US Government Blacklisting System is Unconstitutional: Judge

By Edward Hasbrouck

In an opinion issued late today in Alexandria, VA, US District Court Judge Anthony Trenga has upheld the complaint by 23 victims of US government blacklisting that the system pursuant to which the government has designated them as “suspected terrorists” on the basis of secret algorithms applied to secret datasets, without notice or an opportunity to contest any allegedly “derogatory”  information, does not provide those who are stigmatized, and whose stigmatized status is broadcast to tens of thousands of law enforcement and other government agencies and private entities around the world, with the procedural due process required by the US Constitution.

This decision is one of the most fundamental victories for the rule of law since 9/11.

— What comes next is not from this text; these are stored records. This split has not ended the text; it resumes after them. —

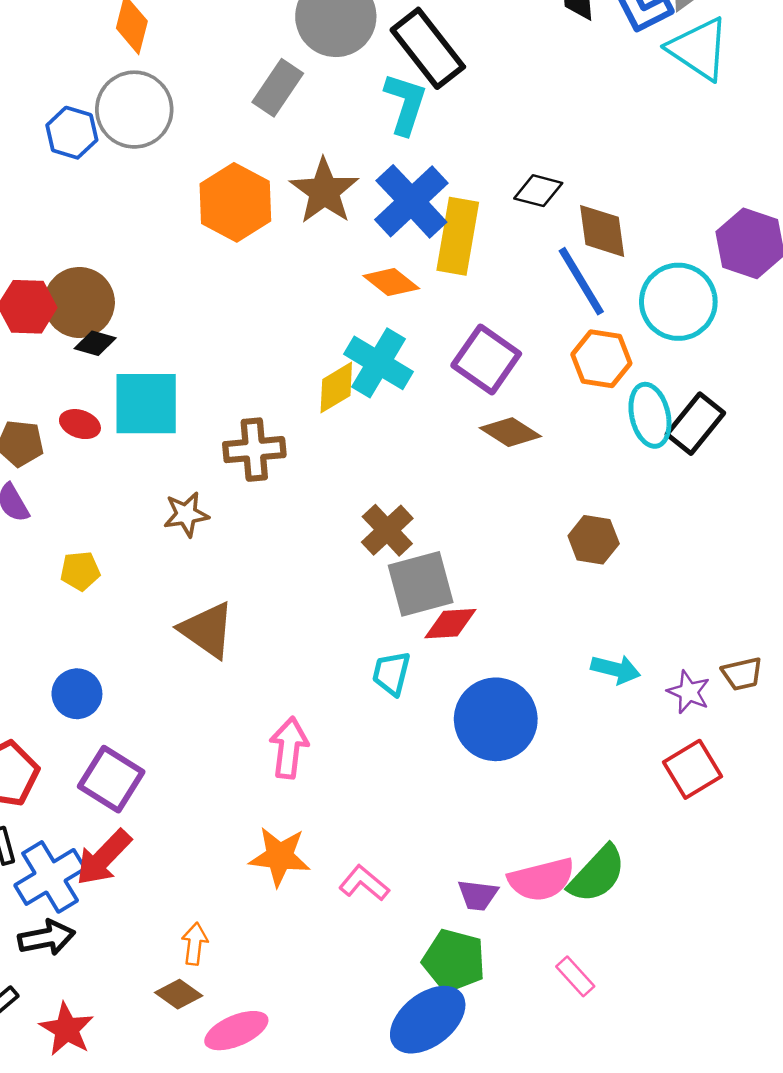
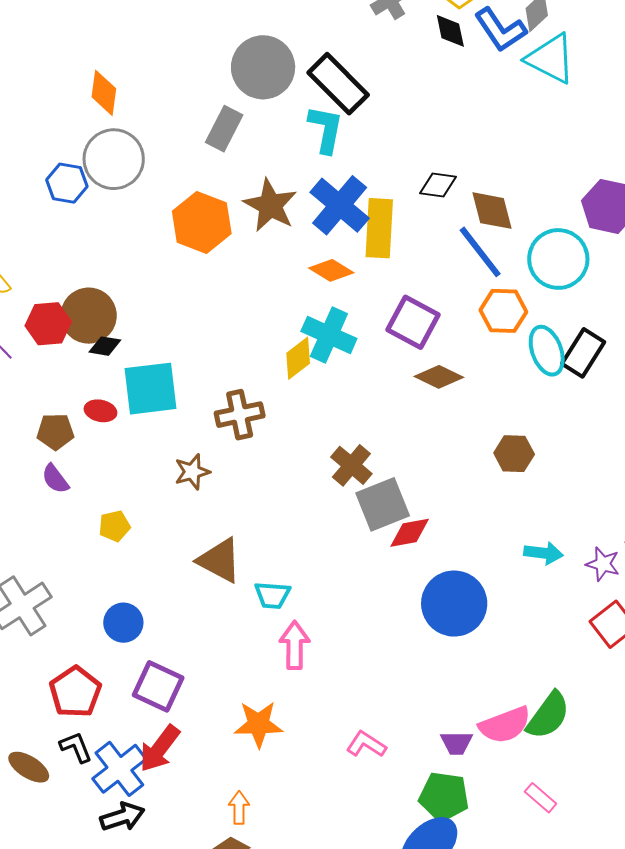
cyan trapezoid: (391, 673) -> (272, 595), moved, turned -93
orange star: (280, 856) -> (259, 724), moved

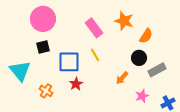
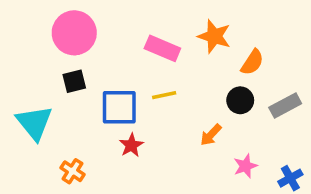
pink rectangle: (94, 28) -> (162, 48), turned -30
yellow line: (95, 55) -> (164, 95), turned -72
gray rectangle: (157, 70) -> (285, 105), moved
orange cross: (46, 91) -> (73, 171), moved

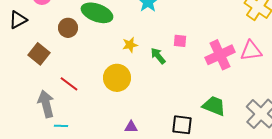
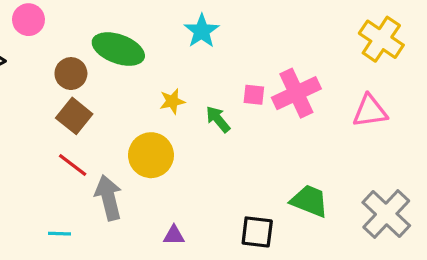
brown square: (39, 54) -> (74, 116), moved
pink cross: (220, 55) -> (296, 93), moved
gray arrow: (46, 104) -> (109, 198), moved

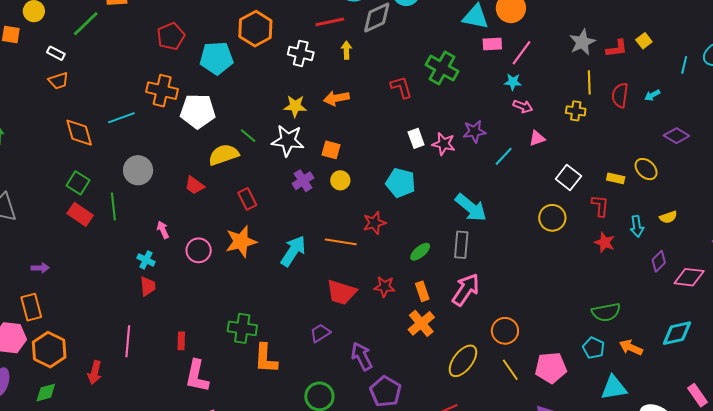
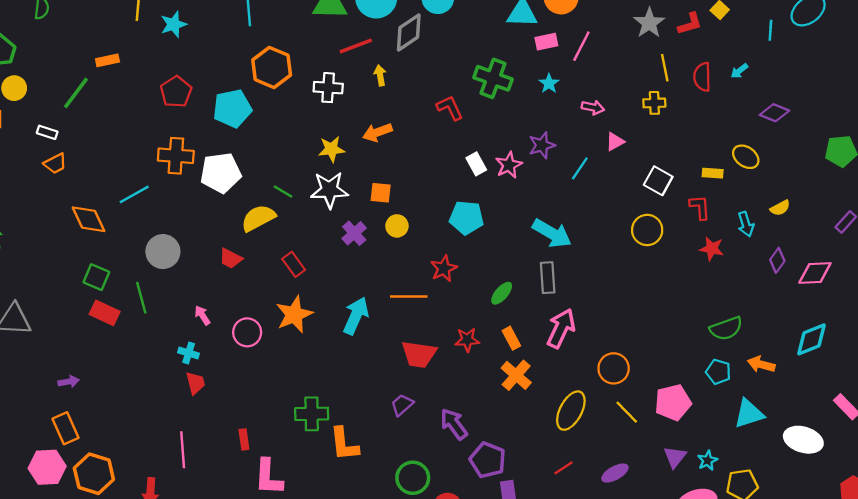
cyan star: (513, 82) -> (549, 83), moved, turned -30
pink star: (444, 144) -> (509, 165), turned -30

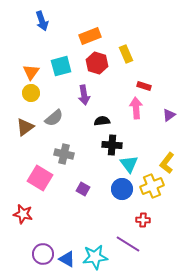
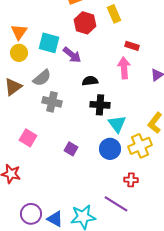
cyan square: (61, 66) -> (49, 43), moved, turned 30
purple arrow: (84, 95) -> (72, 55), turned -42
gray cross: (64, 154) -> (52, 102), moved
pink square: (40, 178) -> (28, 138), size x0.7

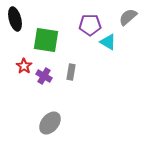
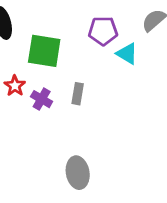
gray ellipse: (50, 123) -> (78, 173), moved, turned -50

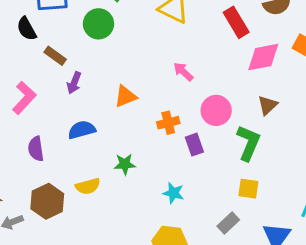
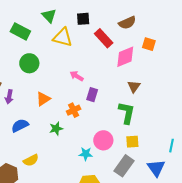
green circle: (98, 24) -> (29, 63), moved
pink circle: (216, 110) -> (103, 140), moved
purple rectangle: (194, 145) -> (92, 95), moved, turned 48
green star: (125, 164) -> (56, 129), moved
gray rectangle: (228, 223) -> (124, 166), size x1.5

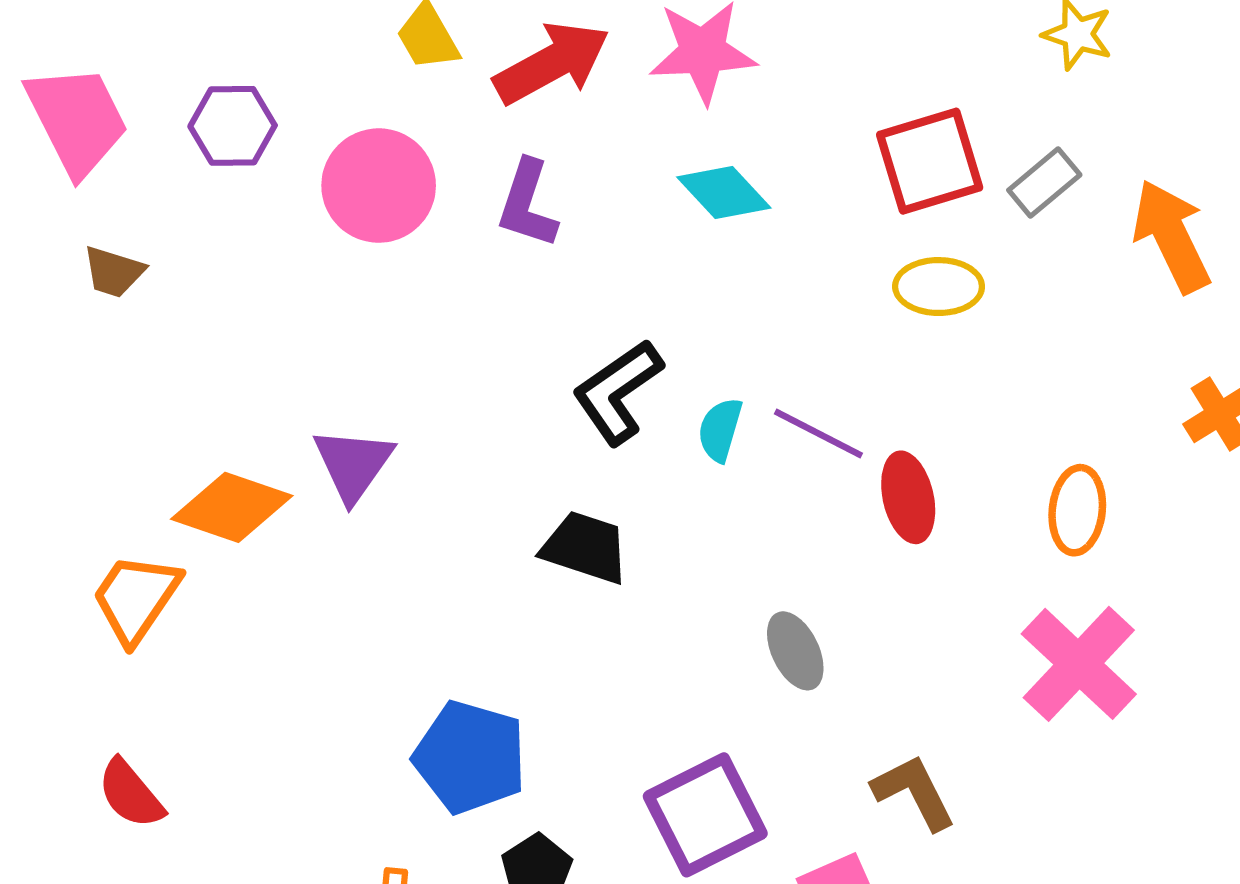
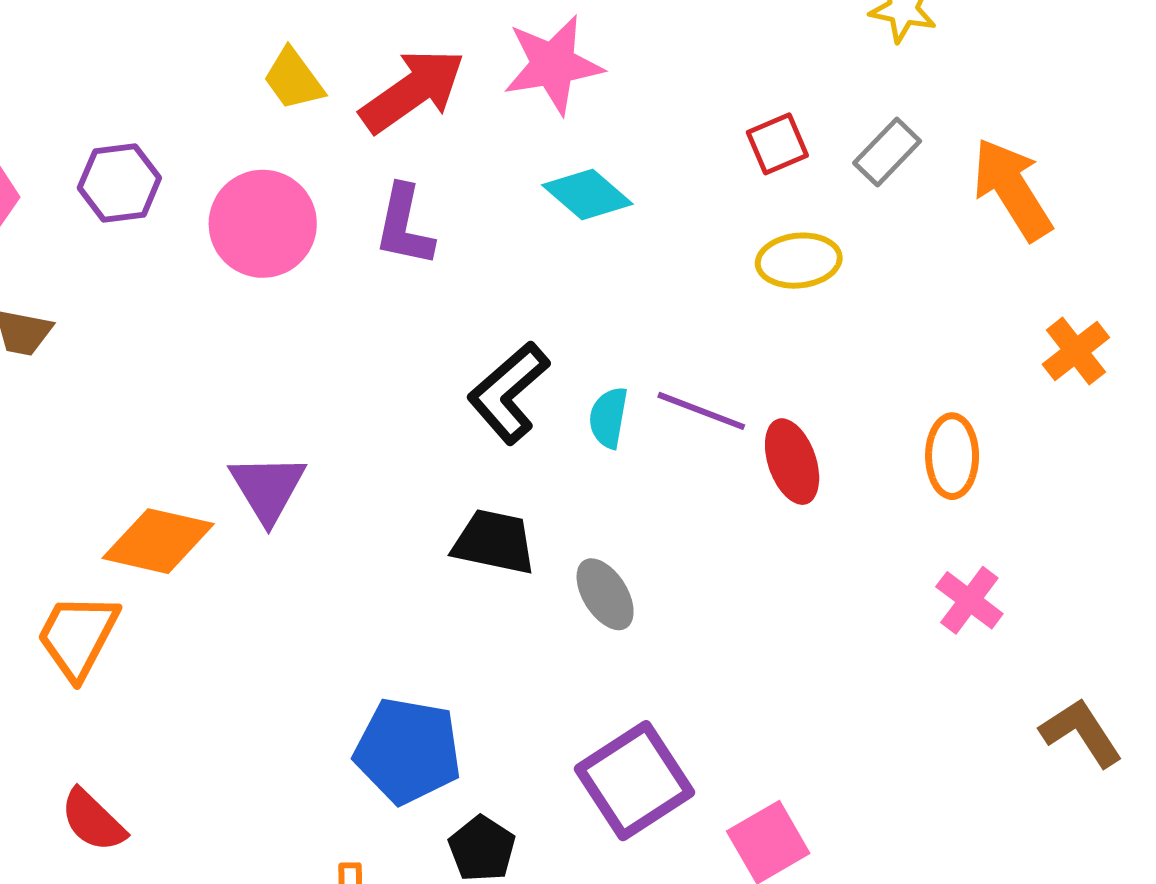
red square: (930, 161) -> (777, 144), size x0.6
gray ellipse: (795, 651) -> (605, 594), moved
pink cross: (1079, 664) -> (969, 600), size x0.6
brown L-shape: (914, 792) -> (1081, 733), moved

According to today’s opinion, it is undisputed that the DHS and FBI define anyone who has been arrested or charged with an offense related to terrorism as a “known” terrorist, even if they have been acquitted of that charge.  In other words, the DHS and FBI think that what is “known” is what they believe, not what judges or juries have found the facts to be. That presumption that by definition their secret judgements are more reliable than judicial fact-finding pretty much sums up why this decision is correct, why it is so important, and why it should be upheld if, as seems a near certainty, the government appeals.

None of the plaintiffs have even been arrested, much less convicted, for any criminal offense, terrorist or otherwise. The plaintiffs include, among others, several infants whom the government has apparently blacklisted as “suspected terrorists”. But even though the government will neither confirm nor deny that anyone is or is not, or has or has not been, included in the “Terrorist Screening Database” (TSDB), the court found that the plaintiffs have demonstrated sufficient basis for their belief that they have been blacklisted.

The “No-Fly List” is only a subset of the TSDB, and not being allowed to fly is only a subset of the consequences of blacklisting detailed in the plaintiffs’ submissions to the court and the government’s admissions during discovery and depositions. The TSDB is used as the basis for a plethora of decisions, as the plaintiffs have experienced, from whether to have them arrested at gunpoint when they try to cross land borders  to whether to interrogate them for hours about their religious beliefs, seize their electronic devices for copying and forensic analysis of the data stored on them, or deny them public or private-sector jobs.

The government’s use of secret criteria, secret datasets, and guilt by association as the basis for secret decisions — communicated to tens of thousands of other decision-makers, but not to those who have been blacklisted —  resembles the worst of McCarthyism, just with “terrorist sympathizer” or (literal) “fellow traveler” substituted for “Communist  sympathizer” or (ideological) “fellow traveler”.

Judge Trenga found that inclusion on the TSDB deprives those who are blacklisted of their liberty interest in freedom of movement, both internationally and domestically; that the government stigmatizes them by distributing the blacklist to many other entities; that the secret, standardless, and non-adversarial (i.e. one-sided) decision-making process is inherently likely to result in errors; and that all of this is unconstitutional:

The vagueness of the standard for inclusion in the TSDB, coupled with the lack of any meaningful restraint on what constitutes grounds for placement on the Watchlist, constitutes, in essence, the absence of any ascertainable standard for inclusion and exclusion, which is precisely what offends the Due Process Clause.

We congratulate the plaintiffs for risking retaliation to challenge the government’s supposedly anti-terrorist, and in practice anti-Muslim, witch-hunting program, and  attorneys Gadeir Abbas, Lena Masri, and the rest of CAIR’s legal team for their legal leadership.

Judge Trenga has ordered the parties to submit additional briefs over the next six weeks with respect to what he should order to be done to redress the violations of the plaintiffs’ Constitutional rights that he has found to have occurred and to be ongoing.

We think the answer is clear: the way to provide procedural due process, when the government wants to restrict someone’s movements or other lawful activities, is for the government to apply to a judge for an injunction or restraining order. No new laws or procedures are needed. Courts have procedures for considering requests for orders restricting movement, and act on them every day in domestic violence and other cases.

But the government has never tried to use existing laws to request a no-fly injunction or other restraining orders against a “suspected terrorist”, preferring to substitute the infallible clairvoyance of the pre-cogs in the Terrorist Screening Center for the fallibility of judges and juries using established adversarial fact-finding procedures.

That’s just wrong. What we need is for the courts and the government to follow the Constitution and other existing laws, not to create a new body of laws and procedures to be used only in witch trials or administrative lynchings of “suspected terrorists”.